Detailed polarization measurements of the prompt emission of five gamma-ray bursts (Zhang et al, 2019)

here we report a statistically meaningful sample of precise polarization measurements, obtained with the dedicated GRB [gamma ray burst] polarimeter POLAR onboard China’s Tiangong-2 space laboratory. Our results suggest that the gamma-ray emission is at most polarized at a level lower than some popular models have predicted, although our results also show intrapulse evolution of the polarization angle.

Polar is "a compact detector for Gamma Ray Bursts photon polarization measurements." See also


"Energetic cosmic ray nuclei, leptons and photons"

Perspective of monochromatic gamma-ray line detection with the High Energy cosmic-Radiation Detection (HERD) facility onboard China’s space station (Huang et al, 2016)

HERD is the High Energy cosmic-Radiation Detection instrument proposed to operate onboard China’s space station in the 2020s. It is designed to detect energetic cosmic ray nuclei, leptons and photons with a high energy resolution ( ∼1% for electrons and photons and 20% for nuclei) and a large geometry factor (>3 m$^2$ sr for electrons and diffuse photons and > [2]m$^2$ sr for nuclei). In this work we discuss the capability of HERD to detect monochromatic γ-ray lines, based on simulations of the detector performance. It is shown that HERD will be one of the most sensitive instruments for monochromatic γ-ray searches at energies between ∼ 10 to a few hundred GeV. Above hundreds of GeV, Cherenkov telescopes will be more sensitive due to their large effective area.

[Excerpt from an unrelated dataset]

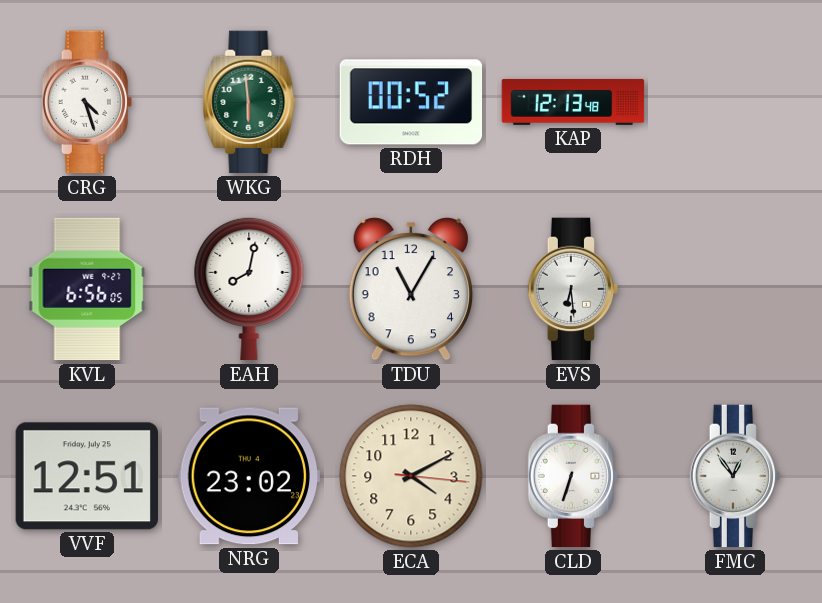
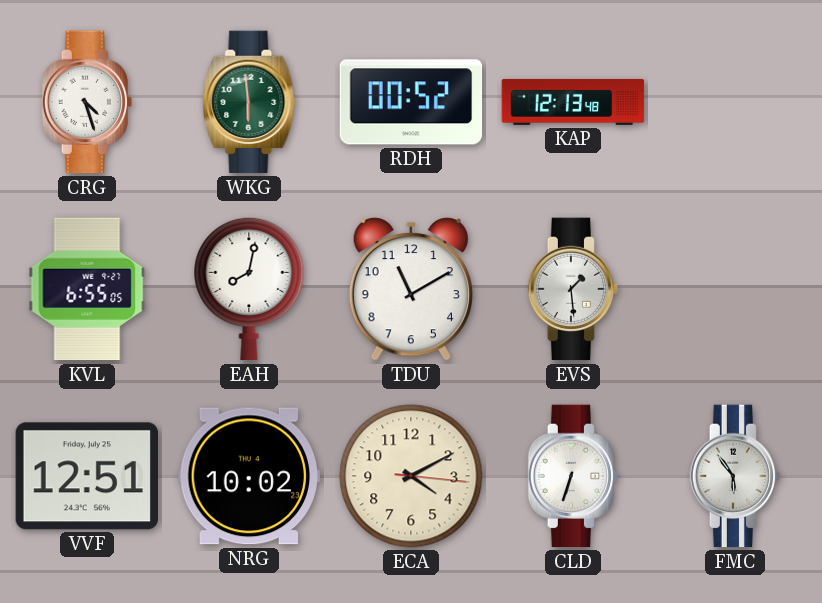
KVL: 6:56 -> 6:55
TDU: 11:05 -> 11:10
EVS: 6:29 -> 1:29
NRG: 23:02 -> 10:02
FMC: 12:54 -> 5:54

Other resources I've found while searching so far

Recent Progress in Space Science and Applications of China’s Space Station in 2020–2022 explains plans for the Chinese Space Station Telescope (CSST), which is semi-independent from the station itself, in section 2.2 (I've pushed some words around to try to condense some of the initial introduction to the telescope, and included in bold some details from the abstract of The wide-field multiband imaging and slitless spectroscopy survey to be carried out by the Survey Space Telescope of China Manned Space Program (Zhan, 2021) which more directly address the thrust of your question):

During normal observations, the [2-m aperture] CSST will fly independently in the same orbit as China’s Tiangong space station but keep a large distance apart. It can dock with the space station for refueling and servicing as scheduled or as needed. With a cook-type three-mirror anastigmat design ... a large Field of View (FoV) ... [it is] an off-axis telescope without obstruction...

...

The CSST will be launched with 5 instruments including a Survey Camera, a Terahertz Receiver, a Multi-channel Imager, an Integral Field Spectrograph, and a Cool Planet Imaging Coronagraph. The primary task of the CSST is to carry out a high-resolution large-area multiband imaging and spectroscopy survey of the median-to-high galactic latitude and median-to-high ecliptic latitude covering the wavelength range of 255–1000 nm. [Over] roughly 7 years of operation accumulated over 10 years of orbital time the Survey Camera will image roughly 17500 square degrees of the sky in NUV, u, g, r, i, z, and y bands and take spectroscopy of the same sky in 3 bands ... In addition, a number of deep fields will be selected for further observation to reach at least one magnitude deeper than the wide-area survey. The Multichannel Imager plans to observe five ultra-deep fields of 300 square minutes in total to 30th magnitude in the visible band.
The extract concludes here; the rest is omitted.